Editor’s note: Tony Babinec is a market manager at SPSS Inc., a company that writes and markets software for market research and analysis.
A common research situation is the need to predict a response variable based upon a set of explanatory variables. When most of the variables in the analysis are quantitative, including the response variable, then multiple regression is a popular technique. However, market researchers often work with variables whose values represent categories.
Predicting a dichotomous response
It is often the case that the response variable is dichotomous. Examples include:
- A direct marketer does a 20,000-piece mailing and gets 500 returns. The question is: what distinguishes those who responded from those who didn't?
- An Army recruitment office makes a re-enlistment offer to two-year enlistees whose terms are up. What distinguishes those who re-enlist from those who do not?
- A college admissions office wants to ensure that the entering class is of a certain size.

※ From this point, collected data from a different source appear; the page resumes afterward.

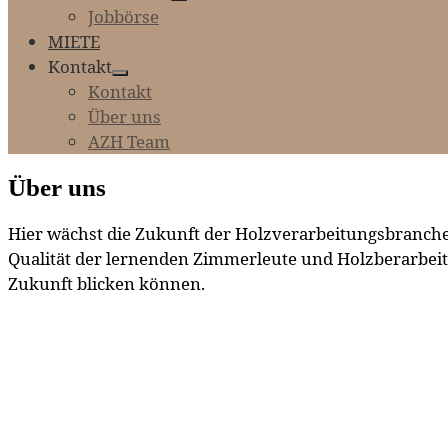
Jobbörse
MIETE
Kontakt
Kontakt
Über uns
AZH Team
Über uns
Hier wächst die Zukunft der Holzverarbeitungsbranche 
Qualität der lernenden Zimmerleute und Holzberarbeite
Zukunft blicken können.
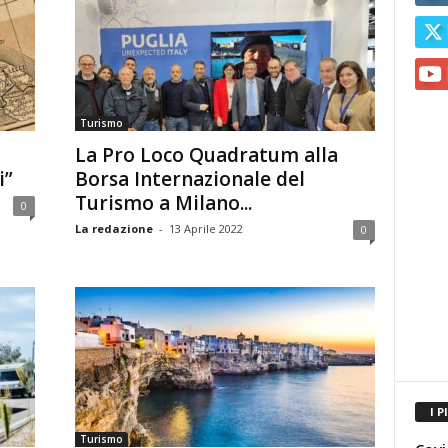
Turismo
La Pro Loco Quadratum alla
i”
Borsa Internazionale del
Turismo a Milano...
0
La redazione
-
13 Aprile 2022
0
I P
Turismo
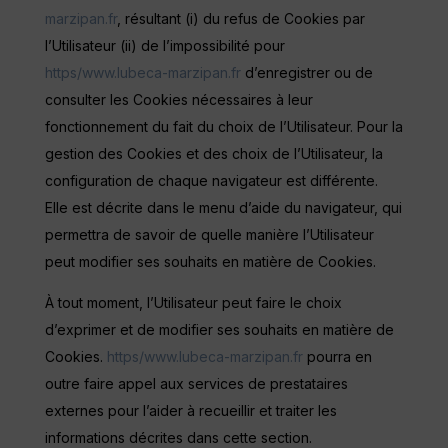
marzipan.fr
, résultant (i) du refus de Cookies par
l’Utilisateur (ii) de l’impossibilité pour
https/www.lubeca-marzipan.fr
d’enregistrer ou de
consulter les Cookies nécessaires à leur
fonctionnement du fait du choix de l’Utilisateur. Pour la
gestion des Cookies et des choix de l’Utilisateur, la
configuration de chaque navigateur est différente.
Elle est décrite dans le menu d’aide du navigateur, qui
permettra de savoir de quelle manière l’Utilisateur
peut modifier ses souhaits en matière de Cookies.
À tout moment, l’Utilisateur peut faire le choix
d’exprimer et de modifier ses souhaits en matière de
Cookies.
https/www.lubeca-marzipan.fr
pourra en
outre faire appel aux services de prestataires
externes pour l’aider à recueillir et traiter les
informations décrites dans cette section.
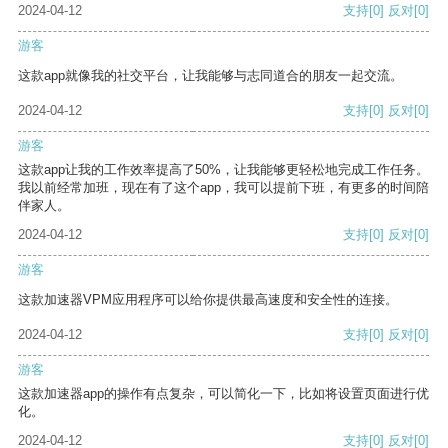
2024-04-12
支持
[0]
反对
[0]
游客
这款app就像我的社交平台，让我能够与志同道合的朋友一起交流。
2024-04-12
支持
[0]
反对
[0]
游客
这款app让我的工作效率提高了50%，让我能够更轻松地完成工作任务。
我以前经常加班，现在有了这个app，我可以提前下班，有更多的时间陪
伴家人。
2024-04-12
支持
[0]
反对
[0]
游客
这款加速器VPM应用程序可以给你提供最高速度和安全性的连接。
2024-04-12
支持
[0]
反对
[0]
游客
这款加速器app的操作有点复杂，可以简化一下，比如将设置页面进行优
化。
2024-04-12
支持
[0]
反对
[0]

What distinguishes students who accept admittance from those who do not?
In each of these instances, the response is dichotomous.
In practice, multiple regression is sometimes used in dichotomous response modeling. However, when the response variable is dichotomous, naive use of multiple regression might not be appropriate. This is because the assumptions under which regression is valid are not met.

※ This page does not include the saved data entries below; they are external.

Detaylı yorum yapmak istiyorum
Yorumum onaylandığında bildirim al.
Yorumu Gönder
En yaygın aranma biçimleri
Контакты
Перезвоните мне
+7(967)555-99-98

Use of regression assumes that the residuals have a constant variance. However, when the dependent variable is dichotomous, this assumption is not met.
Use of regression assumes that the residuals are normally distributed. Again, when the dependent variable is dichotomous, this assumption is not met.
Use of regression assumes that the predicted values from regression will to some degree approximate the values of the response variable. It is convenient to code the response variable 0 or 1. Then, one might hope that the predicted values fall in the interval from 0 to 1, with predicted values near 0 indicating predicted membership in group 0, and predicted values near 1 indicating predicted membership in group 1. However, the predicted values from regression are not bounded, and thus are not guaranteed to lie in the interval from 0 to 1.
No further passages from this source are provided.